*Data to examine*.
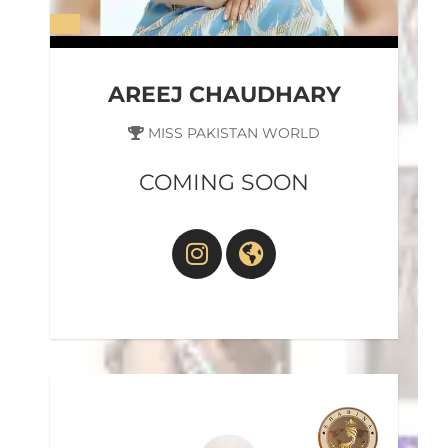
AREEJ CHAUDHARY
MISS PAKISTAN WORLD
COMING SOON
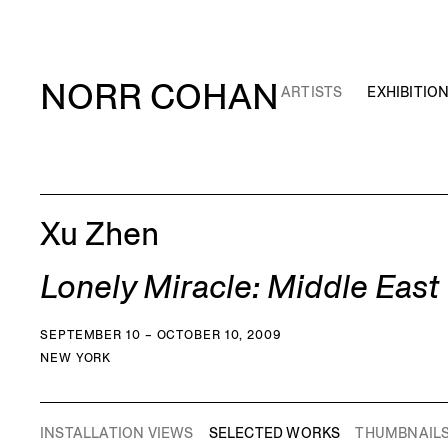
NORR COHAN
ARTISTS
EXHIBITIO
Xu Zhen
Lonely Miracle: Middle Eas
SEPTEMBER 10 – OCTOBER 10, 2009
NEW YORK
INSTALLATION VIEWS
SELECTED WORKS
THUMBNAIL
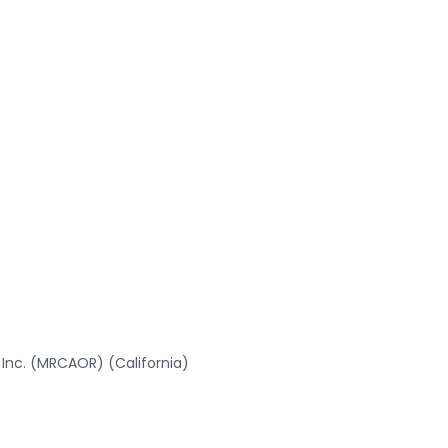
 Inc. (MRCAOR) (California)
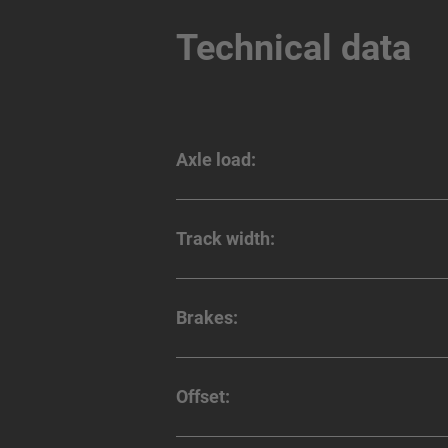
Technical data
Axle load:
Track width:
Brakes:
Offset:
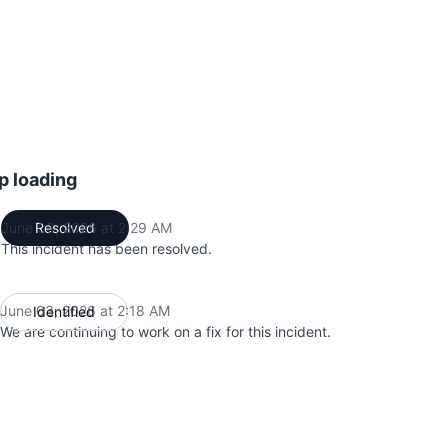
p loading
June 03, 2026 at 2:29 AM
Resolved
UTC
This incident has been resolved.
June 03, 2026 at 2:18 AM
Identified
UTC
We are continuing to work on a fix for this incident.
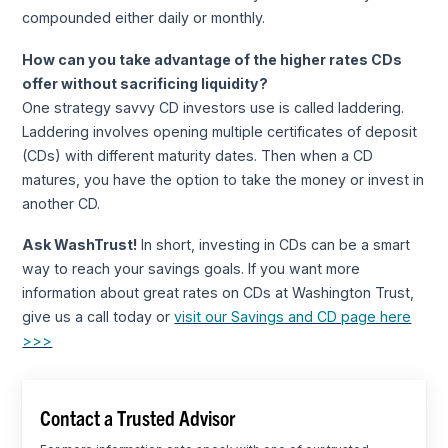
compounded either daily or monthly.
How can you take advantage of the higher rates CDs
offer without sacrificing liquidity?
One strategy savvy CD investors use is called laddering.
Laddering involves opening multiple certificates of deposit
(CDs) with different maturity dates. Then when a CD
matures, you have the option to take the money or invest in
another CD.
Ask WashTrust!
In short, investing in CDs can be a smart
way to reach your savings goals. If you want more
information about great rates on CDs at Washington Trust,
give us a call today or
visit our Savings and CD page here
>>>
Contact a Trusted Advisor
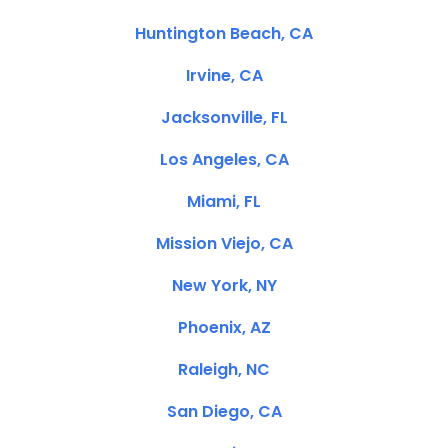
Huntington Beach, CA
Irvine, CA
Jacksonville, FL
Los Angeles, CA
Miami, FL
Mission Viejo, CA
New York, NY
Phoenix, AZ
Raleigh, NC
San Diego, CA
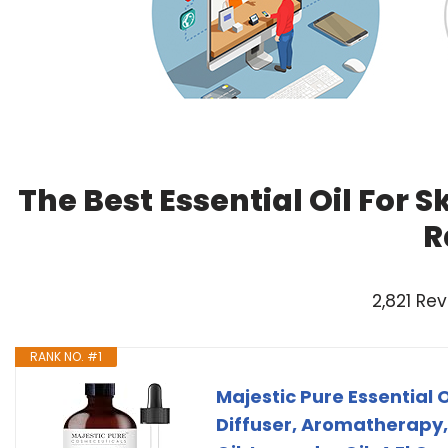
The Best Essential Oil For 
R
2,821 Re
RANK NO. #1
Majestic Pure Essential O
Diffuser, Aromatherapy,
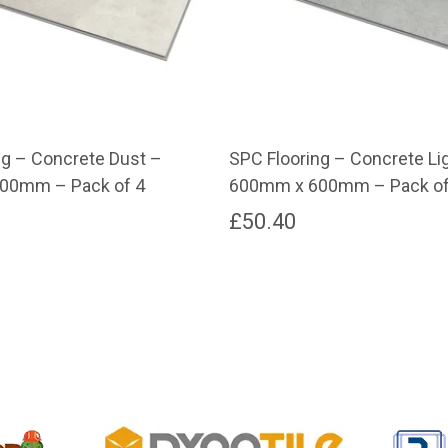
ng – Concrete Dust –
SPC Flooring – Concrete Li
00mm – Pack of 4
600mm x 600mm – Pack of
£
50.40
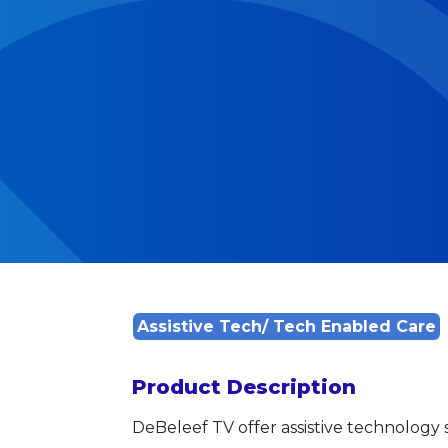
Assistive Tech/ Tech Enabled Care
Product Description
DeBeleef TV offer assistive technology s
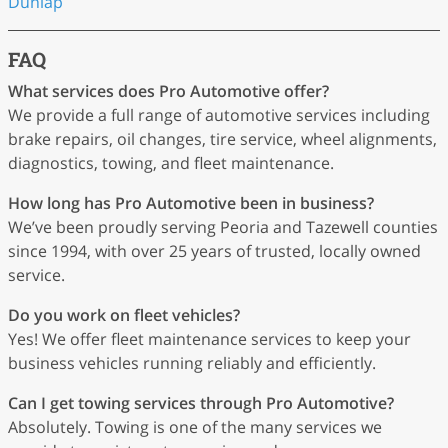
Dunlap
FAQ
What services does Pro Automotive offer?
We provide a full range of automotive services including
brake repairs, oil changes, tire service, wheel alignments,
diagnostics, towing, and fleet maintenance.
How long has Pro Automotive been in business?
We’ve been proudly serving Peoria and Tazewell counties
since 1994, with over 25 years of trusted, locally owned
service.
Do you work on fleet vehicles?
Yes! We offer fleet maintenance services to keep your
business vehicles running reliably and efficiently.
Can I get towing services through Pro Automotive?
Absolutely. Towing is one of the many services we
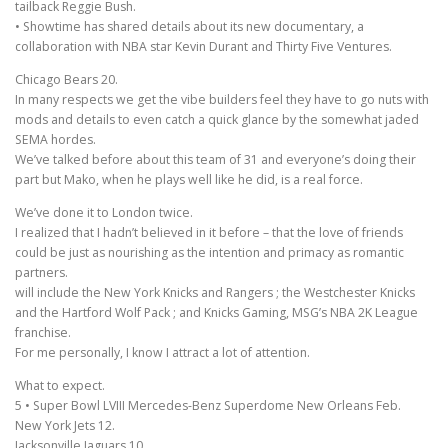
tailback Reggie Bush.
• Showtime has shared details about its new documentary, a
collaboration with NBA star Kevin Durant and Thirty Five Ventures.
Chicago Bears 20.
In many respects we get the vibe builders feel they have to go nuts with
mods and details to even catch a quick glance by the somewhat jaded
SEMA hordes.
We’ve talked before about this team of 31 and everyone’s doing their
part but Mako, when he plays well like he did, is a real force.
We’ve done it to London twice.
I realized that I hadn’t believed in it before – that the love of friends
could be just as nourishing as the intention and primacy as romantic
partners.
will include the New York Knicks and Rangers ; the Westchester Knicks
and the Hartford Wolf Pack ; and Knicks Gaming, MSG’s NBA 2K League
franchise.
For me personally, I know I attract a lot of attention.
What to expect.
5 • Super Bowl LVIII Mercedes-Benz Superdome New Orleans Feb.
New York Jets 12.
Jacksonville Jaguars 10.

*What is required*.
In your copy of the entries above, keep the text exact and leave out the pictures.

*Answer space*.
AREEJ CHAUDHARY
MISS PAKISTAN WORLD
COMING SOON
NORR COHAN
ARTISTS
EXHIBITIO
Xu Zhen
Lonely Miracle: Middle Eas
SEPTEMBER 10 – OCTOBER 10, 2009
NEW YORK
INSTALLATION VIEWS
SELECTED WORKS
THUMBNAIL
 Inc. (MRCAOR) (California)
Technical data
Axle load:
Track width:
Brakes:
Offset:
p loading
June 03, 2026 at 2:29 AM
Resolved
UTC
This incident has been resolved.
June 03, 2026 at 2:18 AM
Identified
UTC
We are continuing to work on a fix for this incident.
compounded either daily or monthly.
How can you take advantage of the higher rates CDs
offer without sacrificing liquidity?
One strategy savvy CD investors use is called laddering.
Laddering involves opening multiple certificates of deposit
(CDs) with different maturity dates. Then when a CD
matures, you have the option to take the money or invest in
another CD.
Ask WashTrust!
In short, investing in CDs can be a smart
way to reach your savings goals. If you want more
information about great rates on CDs at Washington Trust,
give us a call today or
visit our Savings and CD page here
>>>
Contact a Trusted Advisor
Huntington Beach, CA
Irvine, CA
Jacksonville, FL
Los Angeles, CA
Miami, FL
Mission Viejo, CA
New York, NY
Phoenix, AZ
Raleigh, NC
San Diego, CA
The Best Essential Oil For 
R
2,821 Re
RANK NO. #1
Majestic Pure Essential O
Diffuser, Aromatherapy,
ng – Concrete Dust –
SPC Flooring – Concrete Li
00mm – Pack of 4
600mm x 600mm – Pack of
£
50.40
Assistive Tech/ Tech Enabled Care
Product Description
DeBeleef TV offer assistive technology s
Dunlap
FAQ
What services does Pro Automotive offer?
We provide a full range of automotive services including
brake repairs, oil changes, tire service, wheel alignments,
diagnostics, towing, and fleet maintenance.
How long has Pro Automotive been in business?
We’ve been proudly serving Peoria and Tazewell counties
since 1994, with over 25 years of trusted, locally owned
service.
Do you work on fleet vehicles?
Yes! We offer fleet maintenance services to keep your
business vehicles running reliably and efficiently.
Can I get towing services through Pro Automotive?
Absolutely. Towing is one of the many services we
tailback Reggie Bush.
• Showtime has shared details about its new documentary, a
collaboration with NBA star Kevin Durant and Thirty Five Ventures.
Chicago Bears 20.
In many respects we get the vibe builders feel they have to go nuts with
mods and details to even catch a quick glance by the somewhat jaded
SEMA hordes.
We’ve talked before about this team of 31 and everyone’s doing their
part but Mako, when he plays well like he did, is a real force.
We’ve done it to London twice.
I realized that I hadn’t believed in it before – that the love of friends
could be just as nourishing as the intention and primacy as romantic
partners.
will include the New York Knicks and Rangers ; the Westchester Knicks
and the Hartford Wolf Pack ; and Knicks Gaming, MSG’s NBA 2K League
franchise.
For me personally, I know I attract a lot of attention.
What to expect.
5 • Super Bowl LVIII Mercedes-Benz Superdome New Orleans Feb.
New York Jets 12.
Jacksonville Jaguars 10.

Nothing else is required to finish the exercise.